At the junction of Albemarle and Bridge he found himself in a Negro section. A solid ghetto of blacks. He had gone only a few blocks down Bridge when, suddenly, he stopped the car. His skin began to prickle. He knew he had been there before. He recognized the red brick school building down the street. The big gas station on the co
rner. And opposite the gas station, a small shopping area that looked familiar. Very familiar. There was a supermarket there now, and a pizza parlor, and a bar called Hi-de-Ho. But he seemed to remember, through the gauze of some veil, a candy store, a shoe repair shop, a bakery. The signpost said: Almont Street.
This was my old neighborhood. This was where I lived. This was my street.
He had no doubt about it. He simply knew it. It had never occurred to him to look in this area. He had overlooked the fact that white neighborhoods often changed radically during the years, some of them becoming all black. And he knew that old houses in slum neighborhoods often were the last to be torn down. They simply deteriorated until even the ghetto tenants abandoned them.

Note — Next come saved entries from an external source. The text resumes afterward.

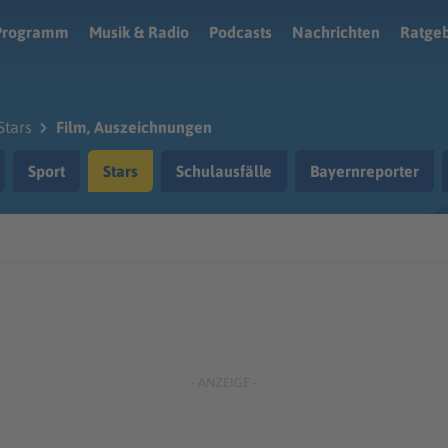
Programm
Musik & Radio
Podcasts
Nachrichten
Ratge
Stars
Film, Auszeichnungen
Sport
Stars
Schulausfälle
Bayernreporter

Dimly he heard the raucous blast of automobile horns behind him. Angry voices shouted at him. He became aware that he had stopped the car in the middle of the street. He drove to the next street, went back, and like a homing pigeon headed down Almont.
Then he saw it. The third house from the corner, on the left-hand side.

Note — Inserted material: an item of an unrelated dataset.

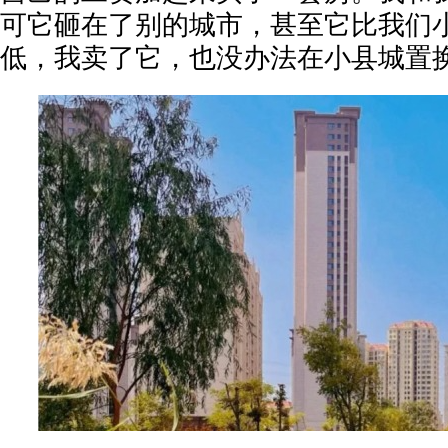
可它砸在了别的城市，甚至它比我们
低，我卖了它，也没办法在小县城置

No. 28 Almont Street. It had aged tremendously. The white stucco was stained and cracked. Someone had painted the rotting shingles white, but the paint was peeling, exposing the brown underneath. The wooden frames around the windows were warped and weather-beaten. The neat lawn he remembered was now a tangle of weeds and crabgrass. The whole place was shabby, neglected.
He stopped the car at the curb directly in front of the house and sat there, staring at the house. He hardly noticed the three black men sitting on the upper step of the rotting porch. They were watching him intently, their faces hostile. Finally one of them got to his feet and walked slowly down the broken sidewalk toward him. He was a huge, hulking black with great, hairy arms. He stuck his head through the open window of the car.
“Whut you want, man?”
“Nothing.”
“Whut you stopping here for, then?”
“Just looking.”
“Lookin’ for whut?”
“That your house?”
“Yeah.”
“How long have you been living there?”